■ GOAL OF THE EXERCISE
Among the lines below, keep only those from the one containing "RSS利用案内 (312, 1311)" through the one containing "産業・しごと (225, 101)", and reproduce them exactly.

■ INPUT RECORDS
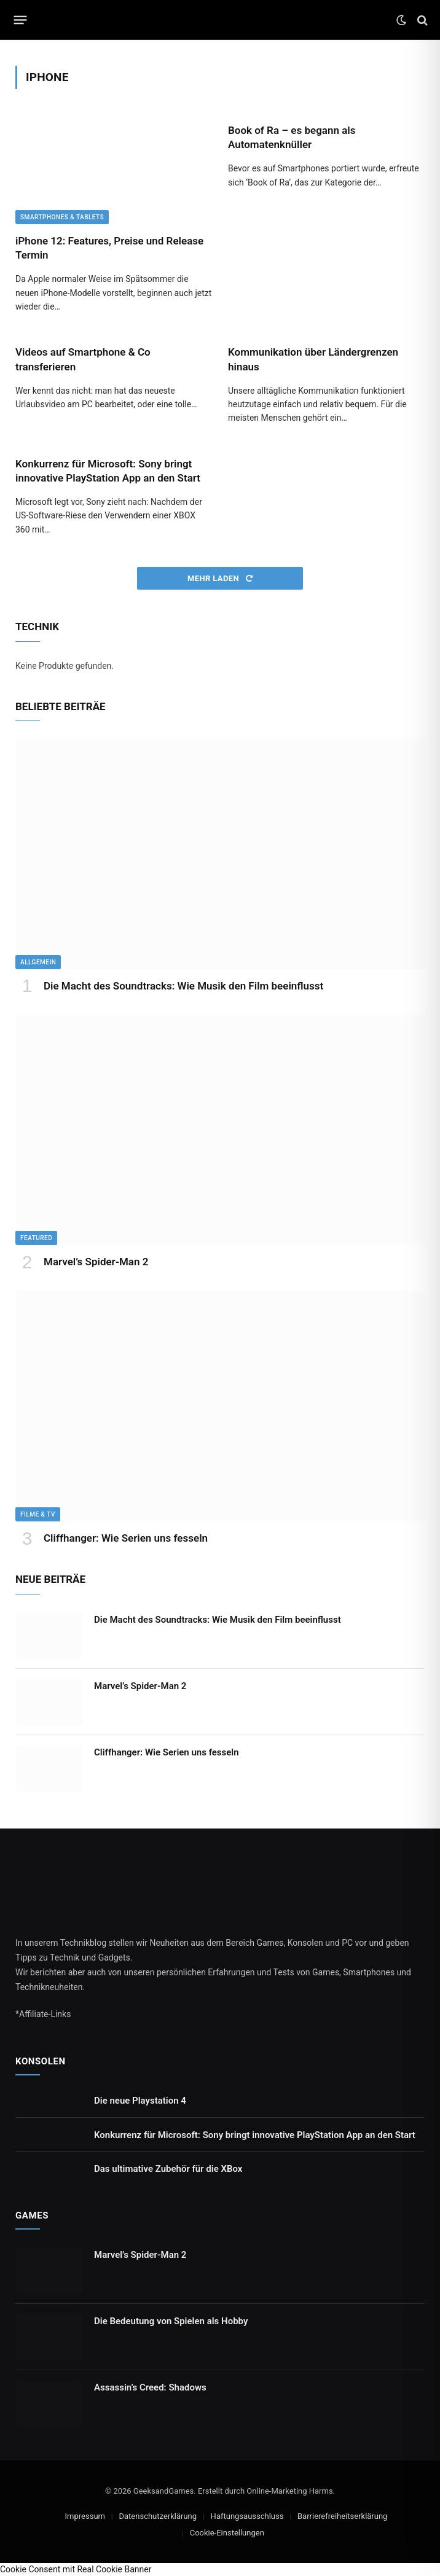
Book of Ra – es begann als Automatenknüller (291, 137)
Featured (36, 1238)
==
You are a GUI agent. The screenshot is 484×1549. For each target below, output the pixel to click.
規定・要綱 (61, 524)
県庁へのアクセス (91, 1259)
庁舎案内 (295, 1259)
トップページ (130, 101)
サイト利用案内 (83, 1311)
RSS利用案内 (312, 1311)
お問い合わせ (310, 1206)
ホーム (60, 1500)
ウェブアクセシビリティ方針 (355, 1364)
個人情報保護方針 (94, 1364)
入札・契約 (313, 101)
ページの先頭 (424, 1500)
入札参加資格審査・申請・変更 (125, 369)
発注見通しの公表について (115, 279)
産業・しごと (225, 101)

■ WRITTEN SOLUTION
RSS利用案内 (312, 1311)
お問い合わせ (310, 1206)
ホーム (60, 1500)
ウェブアクセシビリティ方針 (355, 1364)
個人情報保護方針 (94, 1364)
入札・契約 (313, 101)
ページの先頭 (424, 1500)
入札参加資格審査・申請・変更 (125, 369)
発注見通しの公表について (115, 279)
産業・しごと (225, 101)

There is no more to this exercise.